An unsuccessful deep learning practice - wechat jump

Recently the micro channel jump jump small program fire, so the day before yesterday also updated the micro channel to play a few discs, at most manual to about 200 on the line.

Later, I planned to write an auxiliary tool with the code. I checked it on Github and found that someone had already made it. The project was launched on December 29th, 2017, and it earned 5K stars in less than 5 days.

Github.com/wangshub/we…

The idea is similar:

Debug mobile phone with ADB, get screenshots;
Identify the center position of the chess piece and the target block from the screenshot;
According to the distance calculation of long press time, coefficient and screen resolution related;
Use ADB to simulate long press to complete the jump.

Alas, what a pity, missed a good project.

Now that someone else has done it, try something different and solve it with deep learning.

The basic idea

The basic flow is similar, the only difference being how to get the center position of the piece and the target block.

If the long press time depends only on the horizontal position of the piece and the target block, then all you need to know is their horizontal coordinates.

It can be regarded as an object detection problem, and objects such as chess pieces in the screenshot can be detected. It is assumed that there are seven types of objects in total:

Chess, chess
Egg block: including sewage waste, Rubik’s Cube Magic, shop Shop, music box
Common blocks include rectangular blocks rect and circular blocks circle

Model implementation

I manually annotated 500 screenshots and based on the SSD_Mobilenet_v1_coco model and the TensorFlow object detection API, the trained model ran like this.

It can be seen that the chess pieces, Rubik’s cube, rectangular block and circular block in the screenshot are all detected, and each detection result includes three parts:

Object position, marked with rectangle, corresponding to the quad ymin, xmin, ymax, xmax;
Object category, one of the above seven categories;
The higher the detection confidence, the more certain the model is to the detection results.

It’s not just simple rule checking, but actually seeing how many objects are in the screenshot and what each object is.

So, all you need to do is extract the position of the chess piece from the detection result, and the position of the top non-chess object, the target block.
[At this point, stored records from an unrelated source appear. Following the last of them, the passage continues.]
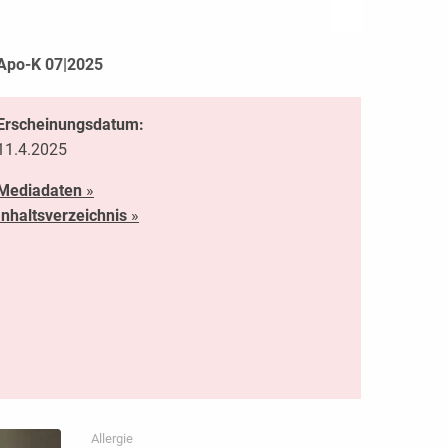
Apo-K 07|2025
Erscheinungsdatum:
11.4.2025
Mediadaten
»
Inhaltsverzeichnis
»
Allergie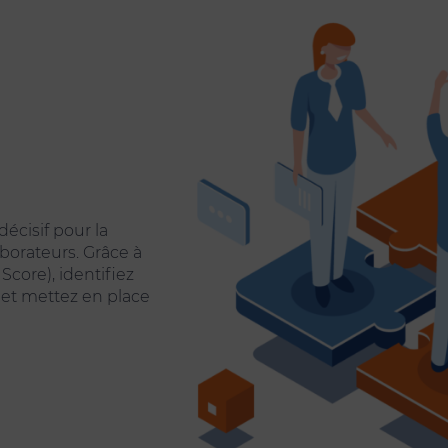
écisif pour la
aborateurs. Grâce à
core), identifiez
 et mettez en place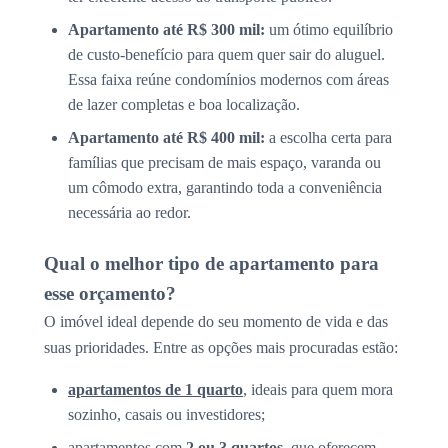
Apartamento até R$ 300 mil:
um ótimo equilíbrio
de custo-benefício para quem quer sair do aluguel.
Essa faixa reúne condomínios modernos com áreas
de lazer completas e boa localização.
Apartamento até R$ 400 mil:
a escolha certa para
famílias que precisam de mais espaço, varanda ou
um cômodo extra, garantindo toda a conveniência
necessária ao redor.
Qual o melhor tipo de apartamento para
esse orçamento?
O imóvel ideal depende do seu momento de vida e das
suas prioridades. Entre as opções mais procuradas estão:
apartamentos de 1 quarto
, ideais para quem mora
sozinho, casais ou investidores;
apartamentos com
2 ou 3 quartos
, que oferecem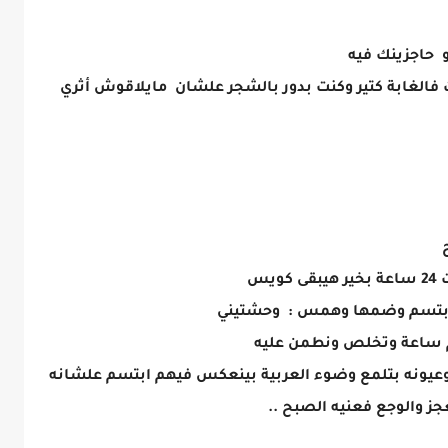
و حاجزينك فيه
فالغابة كتير وكنت بدور بالشجر علشان مايلاقوش أثري
يس
بتسم وضمها وهمس : وحشتيني
عيونه بتلمع وضوء العربية بينعكس فيهم ابتسم علشانه
 والوجع فعنيه الصبح ..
With the boundary outline of the object, the horizontal coordinates of the chess piece and the target block can be obtained by taking the midpoint, which is normalized, that is, the screen width is 1 and the distance is between 0 and 1. Then multiply the distance by a coefficient as long press time and simulate execution.

The results

It looks good, but what about the actual runs?

Probably a few hundred. What’s the problem?
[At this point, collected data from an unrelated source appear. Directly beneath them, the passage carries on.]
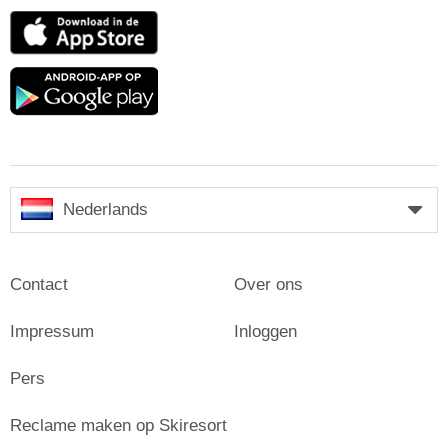
App
Store
Google
play
Nederlands
Contact
Over ons
Impressum
Inloggen
Pers
Reclame maken op Skiresort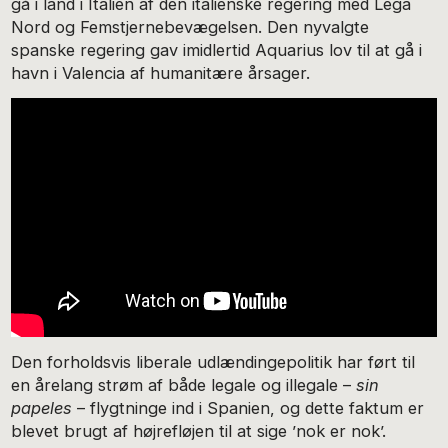
gå i land i Italien af den italienske regering med Lega
Nord og Femstjernebevægelsen. Den nyvalgte
spanske regering gav imidlertid Aquarius lov til at gå i
havn i Valencia af humanitære årsager.
Den forholdsvis liberale udlændingepolitik har ført til
en årelang strøm af både legale og illegale –
sin
papeles
– flygtninge ind i Spanien, og dette faktum er
blevet brugt af højrefløjen til at sige ’nok er nok’.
The main reason is that the annotation data is too little and the model training is not enough, so the detection result is not accurate enough. Sometimes the chess pieces and target blocks cannot be detected, and once such problems occur, the score will inevitably be broken.

The following methods were tried: one screenshot was shifted in different directions to obtain nine screenshots, hoping to improve the recall rate of detection results. However, there were still cases that detection results could not be detected, and perhaps only more annotation data could solve this problem.

Rules of the test

After 20W rounds of model training, there is still a situation that can not be detected. I am so frustrated that I should write a simple version of code based on rules.

It took less than 20 minutes to write the code, extract the edges with OpenCV, and then detect the horizontal center positions of the pieces and the target blocks. The result looks like this.

As it turns out, the final score is much higher than the previous model…

What about deep learning?

conclusion

In the following situations, defining rules based on manual experience is much less effort and more effective than using deep learning training model:

The problem itself is relatively simple and does not require complex abstractions;
Annotation data is limited, so it is difficult to fully train the model.
The penalty for mistakes is high and there is no tolerance for mistakes. Even if the model works perfectly 99 percent of the time, a 1 percent error instantly ends the game, which is not as reliable as hard Code’s rules.

Of course, if we can work together to get more labeled data out, there may be some hope.

The code is on Github: github.com/Honlan/wech…

Anyway, I went on to score, and with less than a hundred lines of code…

mo4tech.com (Moment For Technology) is a global community with thousands techies from across the global hang out!Passionate technologists, be it gadget freaks, tech enthusiasts, coders, technopreneurs, or CIOs, you would find them all here.